> [Problem to work on]
Give the entries again exactly; drop the pictures.

> [Records for this task]
--------------------

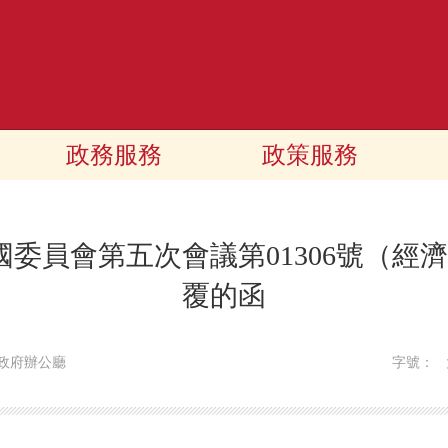
政務服務
政策服務
委員會第五次會議第01306號（經濟
覆的函
民政府辦公廳
字號：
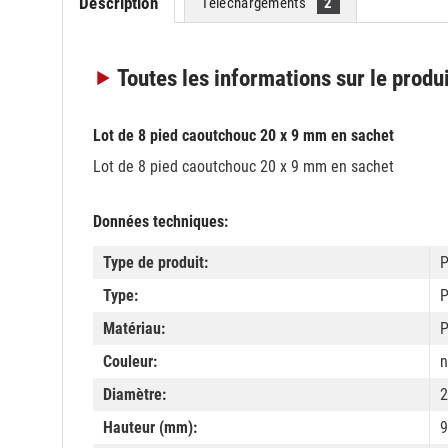
Description
Téléchargements
2
Toutes les informations
sur le produ
Lot de 8 pied caoutchouc 20 x 9 mm en sachet
Lot de 8 pied caoutchouc 20 x 9 mm en sachet
Données techniques:
Type de produit:
P
Type:
P
Matériau:
P
Couleur:
n
Diamètre:
Hauteur (mm):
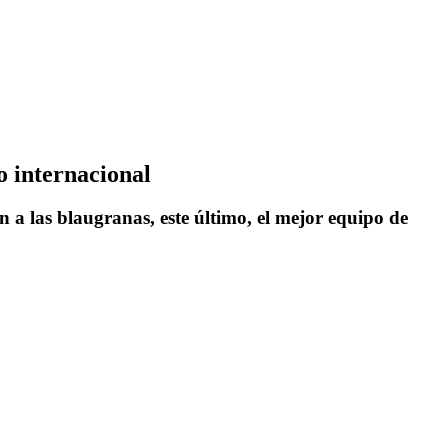
o internacional
 a las blaugranas, este último, el mejor equipo de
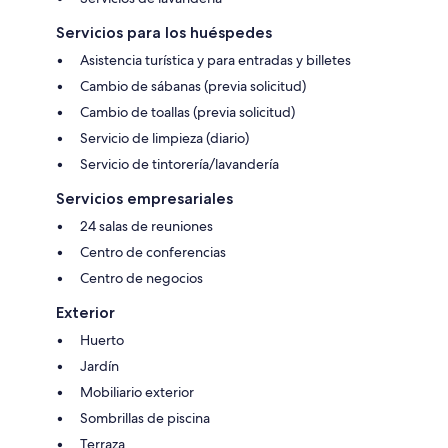
Servicios para los huéspedes
Asistencia turística y para entradas y billetes
Cambio de sábanas (previa solicitud)
Cambio de toallas (previa solicitud)
Servicio de limpieza (diario)
Servicio de tintorería/lavandería
Servicios empresariales
24 salas de reuniones
Centro de conferencias
Centro de negocios
Exterior
Huerto
Jardín
Mobiliario exterior
Sombrillas de piscina
Terraza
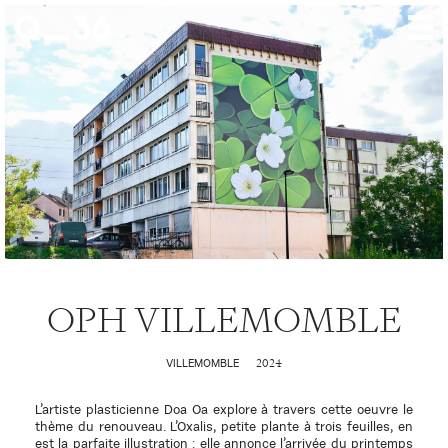
Nos créations
Nos talents
Où nous trouver
Nos expositions
À propos
Presse
OPH VILLEMOMBLE
Contact
2024
VILLEMOMBLE
L’artiste plasticienne Doa Oa explore à travers cette oeuvre le
thème du renouveau. L’Oxalis, petite plante à trois feuilles, en
est la parfaite illustration : elle annonce l’arrivée du printemps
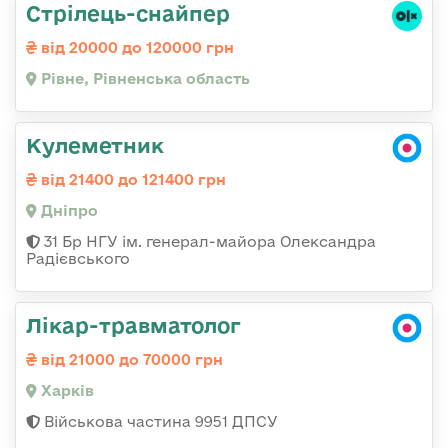
Стрілець-снайпер
від 20000 до 120000 грн
Рівне, Рівненська область
Кулеметник
від 21400 до 121400 грн
Дніпро
31 Бр НГУ ім. генерал-майора Олександра
Радієвського
Лікар-травматолог
від 21000 до 70000 грн
Харків
Військова частина 9951 ДПСУ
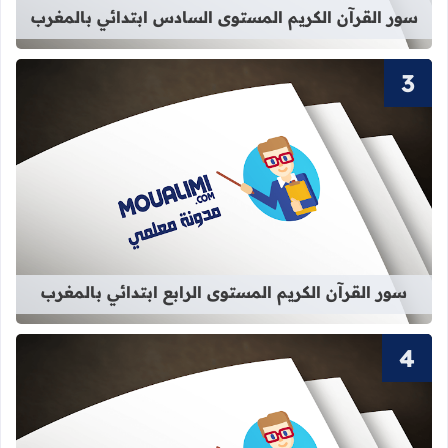
سور القرآن الكريم المستوى السادس ابتدائي بالمغرب
قراءة المزيد عن سور القرآن الكريم الم
سور القرآن الكريم المستوى الرابع ابتدائي بالمغرب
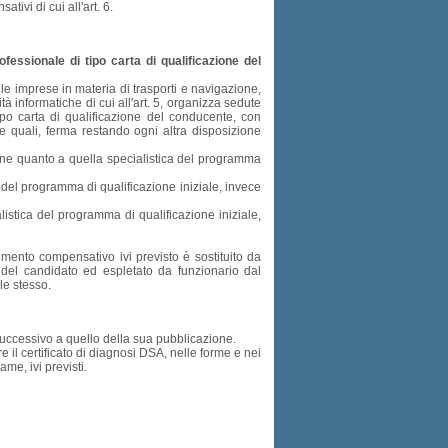
ivi di cui all'art. 6.
essionale di tipo carta di qualificazione del
lle imprese in materia di trasporti e navigazione,
à informatiche di cui all'art. 5, organizza sedute
ipo carta di qualificazione del conducente, con
e quali, ferma restando ogni altra disposizione
mune quanto a quella specialistica del programma
 del programma di qualificazione iniziale, invece
listica del programma di qualificazione iniziale,
umento compensativo ivi previsto è sostituito da
a del candidato ed espletato da funzionario dal
le stesso.
 successivo a quello della sua pubblicazione.
 il certificato di diagnosi DSA, nelle forme e nei
ame, ivi previsti.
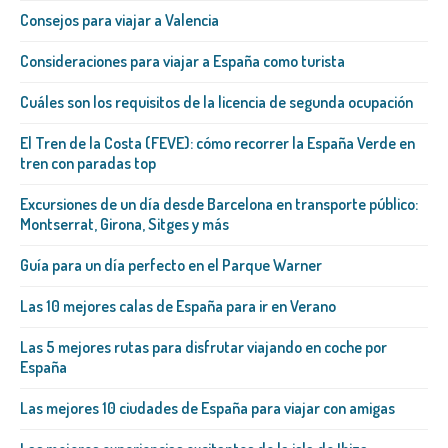
Consejos para viajar a Valencia
Consideraciones para viajar a España como turista
Cuáles son los requisitos de la licencia de segunda ocupación
El Tren de la Costa (FEVE): cómo recorrer la España Verde en
tren con paradas top
Excursiones de un día desde Barcelona en transporte público:
Montserrat, Girona, Sitges y más
Guía para un día perfecto en el Parque Warner
Las 10 mejores calas de España para ir en Verano
Las 5 mejores rutas para disfrutar viajando en coche por
España
Las mejores 10 ciudades de España para viajar con amigas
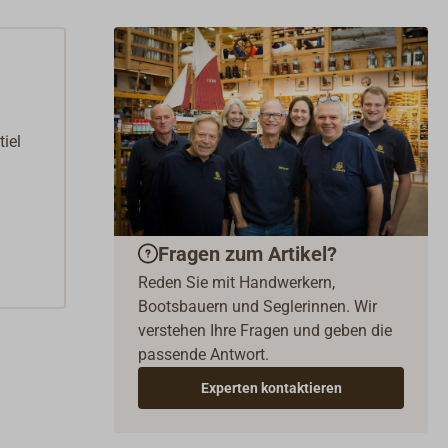
iel
Fragen zum Artikel?
Reden Sie mit Handwerkern,
Bootsbauern und Seglerinnen. Wir
verstehen Ihre Fragen und geben die
passende Antwort.
Experten kontaktieren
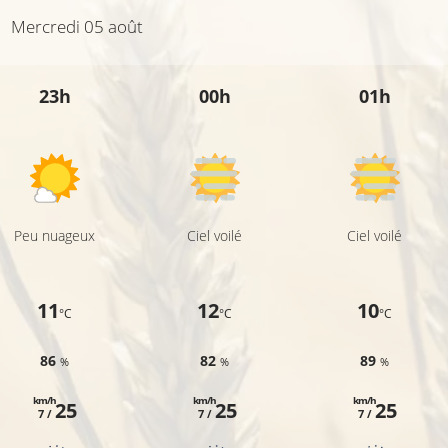
Mercredi 05 août
23h
00h
01h
Peu nuageux
Ciel voilé
Ciel voilé
11
12
10
°C
°C
°C
86
82
89
%
%
%
km/h
km/h
km/h
25
25
25
7 /
7 /
7 /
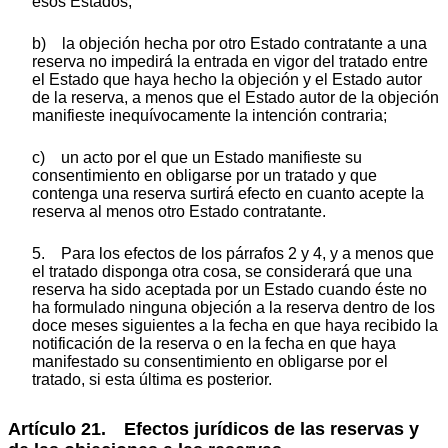
esos Estados;
b) la objeción hecha por otro Estado contratante a una
reserva no impedirá la entrada en vigor del tratado entre
el Estado que haya hecho la objeción y el Estado autor
de la reserva, a menos que el Estado autor de la objeción
manifieste inequívocamente la intención contraria;
c) un acto por el que un Estado manifieste su
consentimiento en obligarse por un tratado y que
contenga una reserva surtirá efecto en cuanto acepte la
reserva al menos otro Estado contratante.
5. Para los efectos de los párrafos 2 y 4, y a menos que
el tratado disponga otra cosa, se considerará que una
reserva ha sido aceptada por un Estado cuando éste no
ha formulado ninguna objeción a la reserva dentro de los
doce meses siguientes a la fecha en que haya recibido la
notificación de la reserva o en la fecha en que haya
manifestado su consentimiento en obligarse por el
tratado, si esta última es posterior.
Artículo 21. Efectos jurídicos de las reservas y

--------------------

> [Response area]
政務服務
政策服務
委員會第五次會議第01306號（經濟
覆的函
民政府辦公廳
字號：
Description
Téléchargements
2
Toutes les informations
sur le produ
Lot de 8 pied caoutchouc 20 x 9 mm en sachet
Lot de 8 pied caoutchouc 20 x 9 mm en sachet
Données techniques:
Type de produit:
P
Type:
P
Matériau:
P
Couleur:
n
Diamètre:
Hauteur (mm):
o internacional
 a las blaugranas, este último, el mejor equipo de
Servicios para los huéspedes
Asistencia turística y para entradas y billetes
Cambio de sábanas (previa solicitud)
Cambio de toallas (previa solicitud)
Servicio de limpieza (diario)
Servicio de tintorería/lavandería
Servicios empresariales
24 salas de reuniones
Centro de conferencias
Centro de negocios
Exterior
Huerto
Jardín
Mobiliario exterior
Sombrillas de piscina
Terraza
Nos créations
Nos talents
Où nous trouver
Nos expositions
À propos
Presse
OPH VILLEMOMBLE
Contact
2024
VILLEMOMBLE
L’artiste plasticienne Doa Oa explore à travers cette oeuvre le
thème du renouveau. L’Oxalis, petite plante à trois feuilles, en
est la parfaite illustration : elle annonce l’arrivée du printemps
Стрілець-снайпер
від 20000 до 120000 грн
Рівне, Рівненська область
Кулеметник
від 21400 до 121400 грн
Дніпро
31 Бр НГУ ім. генерал-майора Олександра
Радієвського
Лікар-травматолог
від 21000 до 70000 грн
Харків
Військова частина 9951 ДПСУ
سور القرآن الكريم المستوى السادس ابتدائي بالمغرب
قراءة المزيد عن سور القرآن الكريم الم
سور القرآن الكريم المستوى الرابع ابتدائي بالمغرب
ivi di cui all'art. 6.
essionale di tipo carta di qualificazione del
lle imprese in materia di trasporti e navigazione,
à informatiche di cui all'art. 5, organizza sedute
ipo carta di qualificazione del conducente, con
e quali, ferma restando ogni altra disposizione
mune quanto a quella specialistica del programma
 del programma di qualificazione iniziale, invece
listica del programma di qualificazione iniziale,
umento compensativo ivi previsto è sostituito da
a del candidato ed espletato da funzionario dal
le stesso.
 successivo a quello della sua pubblicazione.
 il certificato di diagnosi DSA, nelle forme e nei
ame, ivi previsti.
Consejos para viajar a Valencia
Consideraciones para viajar a España como turista
Cuáles son los requisitos de la licencia de segunda ocupación
El Tren de la Costa (FEVE): cómo recorrer la España Verde en
tren con paradas top
Excursiones de un día desde Barcelona en transporte público:
Montserrat, Girona, Sitges y más
Guía para un día perfecto en el Parque Warner
Las 10 mejores calas de España para ir en Verano
Las 5 mejores rutas para disfrutar viajando en coche por
España
Las mejores 10 ciudades de España para viajar con amigas
iel
Fragen zum Artikel?
Reden Sie mit Handwerkern,
Bootsbauern und Seglerinnen. Wir
verstehen Ihre Fragen und geben die
passende Antwort.
Experten kontaktieren
Mercredi 05 août
23h
00h
01h
Peu nuageux
Ciel voilé
Ciel voilé
11
12
10
°C
°C
°C
86
82
89
%
%
%
km/h
km/h
km/h
25
25
25
7 /
7 /
7 /
esos Estados;
b) la objeción hecha por otro Estado contratante a una
reserva no impedirá la entrada en vigor del tratado entre
el Estado que haya hecho la objeción y el Estado autor
de la reserva, a menos que el Estado autor de la objeción
manifieste inequívocamente la intención contraria;
c) un acto por el que un Estado manifieste su
consentimiento en obligarse por un tratado y que
contenga una reserva surtirá efecto en cuanto acepte la
reserva al menos otro Estado contratante.
5. Para los efectos de los párrafos 2 y 4, y a menos que
el tratado disponga otra cosa, se considerará que una
reserva ha sido aceptada por un Estado cuando éste no
ha formulado ninguna objeción a la reserva dentro de los
doce meses siguientes a la fecha en que haya recibido la
notificación de la reserva o en la fecha en que haya
manifestado su consentimiento en obligarse por el
tratado, si esta última es posterior.
Artículo 21. Efectos jurídicos de las reservas y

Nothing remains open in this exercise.